Monday, October 19, 2009

Fat Talk Free Week

Delta Delta Delta is holding a Fat Talk Free Week from October 19th to 23rd.

While I have a problem with dialogue promoting unhealthy body image being called "fat talk", I do think the campaign carries a good message. It emphasizes the pursuit of a healthy ideal rather than a thin ideal. It acknowledges that a healthy ideal is different for different women and it occurs when one maximizes one's physical and mental health and quality of life.

Whenever I assess a body image campaign, I use Nomy Lamm's It's a Big Fat Revolution as benchmark. Does the campaign meet the challenges raised in this excerpt?

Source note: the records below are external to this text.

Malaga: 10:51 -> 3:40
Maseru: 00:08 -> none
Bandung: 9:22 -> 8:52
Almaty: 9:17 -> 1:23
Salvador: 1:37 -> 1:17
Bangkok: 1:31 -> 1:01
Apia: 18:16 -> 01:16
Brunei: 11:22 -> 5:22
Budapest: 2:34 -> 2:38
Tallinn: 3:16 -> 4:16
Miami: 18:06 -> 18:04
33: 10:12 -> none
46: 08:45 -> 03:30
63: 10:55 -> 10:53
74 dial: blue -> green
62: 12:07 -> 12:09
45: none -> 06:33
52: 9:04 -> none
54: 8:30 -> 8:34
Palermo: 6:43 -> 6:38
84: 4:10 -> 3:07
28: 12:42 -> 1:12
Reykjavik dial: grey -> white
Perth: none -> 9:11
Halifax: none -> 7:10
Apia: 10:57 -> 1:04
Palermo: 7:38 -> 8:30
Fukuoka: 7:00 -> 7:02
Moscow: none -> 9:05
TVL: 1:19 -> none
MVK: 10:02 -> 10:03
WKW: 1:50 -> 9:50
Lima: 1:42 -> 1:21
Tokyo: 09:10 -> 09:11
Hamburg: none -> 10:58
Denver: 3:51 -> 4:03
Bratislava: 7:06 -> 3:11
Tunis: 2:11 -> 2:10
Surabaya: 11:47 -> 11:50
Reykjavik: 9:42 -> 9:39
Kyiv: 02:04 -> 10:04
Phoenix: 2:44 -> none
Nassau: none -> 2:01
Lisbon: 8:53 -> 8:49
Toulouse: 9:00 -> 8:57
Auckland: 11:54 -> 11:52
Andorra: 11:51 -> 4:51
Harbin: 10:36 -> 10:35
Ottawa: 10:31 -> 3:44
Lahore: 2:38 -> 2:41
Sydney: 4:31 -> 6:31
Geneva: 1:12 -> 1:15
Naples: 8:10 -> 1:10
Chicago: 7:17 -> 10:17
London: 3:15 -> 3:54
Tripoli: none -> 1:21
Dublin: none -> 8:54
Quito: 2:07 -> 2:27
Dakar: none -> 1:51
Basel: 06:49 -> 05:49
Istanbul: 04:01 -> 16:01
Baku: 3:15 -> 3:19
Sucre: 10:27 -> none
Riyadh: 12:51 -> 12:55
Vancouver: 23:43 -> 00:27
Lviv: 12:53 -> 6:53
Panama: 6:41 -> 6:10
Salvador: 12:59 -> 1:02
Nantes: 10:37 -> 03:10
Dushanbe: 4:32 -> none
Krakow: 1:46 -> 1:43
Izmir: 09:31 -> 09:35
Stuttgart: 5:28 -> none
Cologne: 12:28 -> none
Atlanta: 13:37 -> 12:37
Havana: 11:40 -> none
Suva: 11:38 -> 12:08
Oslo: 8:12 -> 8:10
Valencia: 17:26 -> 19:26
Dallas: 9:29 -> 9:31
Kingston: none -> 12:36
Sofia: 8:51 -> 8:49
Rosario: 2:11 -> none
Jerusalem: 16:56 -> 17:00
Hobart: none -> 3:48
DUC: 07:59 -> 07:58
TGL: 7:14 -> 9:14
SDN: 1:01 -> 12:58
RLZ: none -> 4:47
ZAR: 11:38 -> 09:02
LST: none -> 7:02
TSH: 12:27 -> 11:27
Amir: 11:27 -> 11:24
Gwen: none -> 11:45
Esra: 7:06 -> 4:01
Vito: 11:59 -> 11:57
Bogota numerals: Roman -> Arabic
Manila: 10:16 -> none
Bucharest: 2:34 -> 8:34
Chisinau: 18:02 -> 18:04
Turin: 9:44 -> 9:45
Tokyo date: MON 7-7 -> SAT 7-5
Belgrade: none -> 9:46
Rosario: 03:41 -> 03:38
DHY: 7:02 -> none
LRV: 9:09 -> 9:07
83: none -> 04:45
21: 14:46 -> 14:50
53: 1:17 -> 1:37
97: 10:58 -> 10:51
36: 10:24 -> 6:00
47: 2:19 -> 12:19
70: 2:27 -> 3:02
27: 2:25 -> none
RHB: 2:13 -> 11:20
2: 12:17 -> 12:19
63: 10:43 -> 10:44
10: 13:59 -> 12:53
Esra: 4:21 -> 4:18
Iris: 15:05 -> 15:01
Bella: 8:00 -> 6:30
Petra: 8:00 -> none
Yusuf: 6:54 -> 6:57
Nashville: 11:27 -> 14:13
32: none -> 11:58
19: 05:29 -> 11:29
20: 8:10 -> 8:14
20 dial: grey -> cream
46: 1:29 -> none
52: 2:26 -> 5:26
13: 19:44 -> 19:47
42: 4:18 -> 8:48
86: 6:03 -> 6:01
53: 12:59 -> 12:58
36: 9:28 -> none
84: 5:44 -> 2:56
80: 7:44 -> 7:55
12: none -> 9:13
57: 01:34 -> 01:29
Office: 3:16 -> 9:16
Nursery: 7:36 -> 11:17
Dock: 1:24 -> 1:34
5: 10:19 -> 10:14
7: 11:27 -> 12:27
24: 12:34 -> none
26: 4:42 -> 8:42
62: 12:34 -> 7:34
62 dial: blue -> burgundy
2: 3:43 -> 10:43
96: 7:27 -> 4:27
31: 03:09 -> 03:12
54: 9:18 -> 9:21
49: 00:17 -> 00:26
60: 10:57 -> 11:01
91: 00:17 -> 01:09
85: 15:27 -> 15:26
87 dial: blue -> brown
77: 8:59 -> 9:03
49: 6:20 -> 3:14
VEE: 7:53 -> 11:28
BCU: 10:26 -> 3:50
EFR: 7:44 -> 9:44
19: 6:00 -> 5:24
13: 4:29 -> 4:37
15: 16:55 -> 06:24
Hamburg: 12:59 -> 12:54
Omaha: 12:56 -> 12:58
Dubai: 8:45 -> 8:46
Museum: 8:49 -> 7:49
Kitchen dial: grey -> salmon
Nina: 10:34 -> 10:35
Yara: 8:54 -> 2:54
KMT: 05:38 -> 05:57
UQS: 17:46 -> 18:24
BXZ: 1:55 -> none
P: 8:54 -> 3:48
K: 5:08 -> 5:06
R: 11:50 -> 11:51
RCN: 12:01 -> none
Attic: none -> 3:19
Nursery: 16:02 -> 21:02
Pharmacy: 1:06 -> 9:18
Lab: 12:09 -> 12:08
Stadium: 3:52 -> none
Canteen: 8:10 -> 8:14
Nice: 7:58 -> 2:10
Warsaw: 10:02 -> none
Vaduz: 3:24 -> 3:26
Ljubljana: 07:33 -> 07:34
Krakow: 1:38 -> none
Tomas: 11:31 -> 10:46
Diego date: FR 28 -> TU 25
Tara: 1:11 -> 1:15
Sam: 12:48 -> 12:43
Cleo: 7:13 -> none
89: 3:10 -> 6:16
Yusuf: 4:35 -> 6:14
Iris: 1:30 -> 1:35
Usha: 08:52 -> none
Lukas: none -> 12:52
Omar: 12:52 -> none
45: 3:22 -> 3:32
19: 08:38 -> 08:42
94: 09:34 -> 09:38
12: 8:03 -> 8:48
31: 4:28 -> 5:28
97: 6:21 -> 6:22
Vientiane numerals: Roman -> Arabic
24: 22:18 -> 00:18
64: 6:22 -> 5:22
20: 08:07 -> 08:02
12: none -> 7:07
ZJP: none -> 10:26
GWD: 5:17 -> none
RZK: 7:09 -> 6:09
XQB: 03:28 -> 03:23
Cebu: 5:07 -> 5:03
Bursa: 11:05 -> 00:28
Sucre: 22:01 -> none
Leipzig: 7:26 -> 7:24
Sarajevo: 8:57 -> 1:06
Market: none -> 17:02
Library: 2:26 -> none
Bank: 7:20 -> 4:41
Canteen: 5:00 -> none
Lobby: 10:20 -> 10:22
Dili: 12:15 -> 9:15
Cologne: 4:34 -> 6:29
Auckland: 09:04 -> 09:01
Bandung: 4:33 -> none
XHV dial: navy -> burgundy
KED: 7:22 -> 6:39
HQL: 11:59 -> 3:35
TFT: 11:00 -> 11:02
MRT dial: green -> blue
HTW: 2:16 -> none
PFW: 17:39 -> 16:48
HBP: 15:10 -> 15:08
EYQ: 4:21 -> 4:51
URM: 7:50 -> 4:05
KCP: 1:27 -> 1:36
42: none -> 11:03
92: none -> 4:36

Really they're thin. But really I'm fat. According to mainstream feminist theory, I don't even exist. I know that women do often look in the mirror and think that they are fatter than they are. And yes, this is a problem. But the analysis can't stop there. There are women who are fat, and that needs to be dealt with. Rather than just reassuring people, "No, you're not fat, you're just curvy," maybe we should be demystifying fat and dealing with fat politics as a whole. And I don't mean maybe, I mean it's a necessity. Once we realise that fat is not "inherently bad" (and I can't even believe I'm writing that -- "inherently bad" -- it sounds so ridiculous), then we can work out the problem as a whole instead of dealing only with this very minute part of it. All forms of oppression work together, and so they have to be fought together.

Does this campaign ignore fat-politics? Maybe, but the simple fact that it acknowledges that a healthy ideal is different for each person is a step in the right direction.